What Orbit indexes
- Tier: Premium, Ultimate
- Offering: GitLab.com
- Status: Beta
The availability of this feature is controlled by a feature flag. For more information, see the history. This feature is available for testing, but not ready for production use.
Scope
Orbit indexes top-level groups only. Enable Orbit on a top-level group and all its subgroups and projects are indexed automatically. You cannot enable Orbit on a subgroup or individual project.
SDLC data
Orbit indexes the following GitLab objects and their relationships:
| Domain | Objects indexed |
|---|---|
| Core | Groups, projects, users, notes (comments) |
| Code review | Merge requests, merge request diffs, changed files |
| CI/CD | Pipelines, stages, jobs |
| Planning | Work items (issues, epics, tasks, incidents), milestones, labels |
| Security | Vulnerabilities, security findings, security scans, scanners, CVE/CWE identifiers |
SDLC data is updated continuously via change data capture. Changes in your GitLab instance appear in Orbit within minutes.
Source code
Orbit indexes source code from your repositories and builds a code graph on top of it.
What gets indexed:
- Files and directories
- Function, class, and module definitions (with start/end line and full source content)

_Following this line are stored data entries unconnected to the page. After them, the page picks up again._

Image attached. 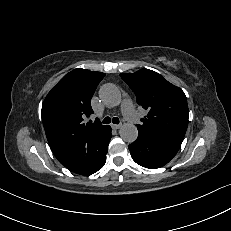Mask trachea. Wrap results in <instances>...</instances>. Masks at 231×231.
Listing matches in <instances>:
<instances>
[{
	"mask_svg": "<svg viewBox=\"0 0 231 231\" xmlns=\"http://www.w3.org/2000/svg\"><path fill=\"white\" fill-rule=\"evenodd\" d=\"M114 123V124H119V119L117 117H114L112 120L110 117H105L104 120L102 121L104 124H109V123Z\"/></svg>",
	"mask_w": 231,
	"mask_h": 231,
	"instance_id": "3493384b",
	"label": "trachea"
}]
</instances>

- Import and cross-file reference relationships between files
Code is indexed from the default branch only. Orbit re-indexes automatically when the default branch changes.
Supported languages
| Language | Definitions | Cross-file references |
|---|---|---|
| Ruby | Yes | Yes |
| Java | Yes | Yes |
| Kotlin | Yes | Yes |
| Python | Yes | Yes |
| TypeScript | Yes | Yes |
| JavaScript | Yes | Yes |
| Rust | Yes | Yes |
| Go | Yes | Yes |
| C# | Yes | Yes |
| C | Yes | Yes |
| C++ | Yes | Yes |
| PHP | Yes | Yes |
| Bash/Shell | Yes | No |
Languages not currently indexed: Swift, COBOL, Terraform, YAML.
What is not indexed
- Branches other than the default branch
- Binary files
- Files in archived projects (SDLC metadata for archived projects is still indexed)
- Private content the requesting user does not have access to (authorization is enforced at query time)
For the roles required to query, and the Security Manager role needed for security data, see Security.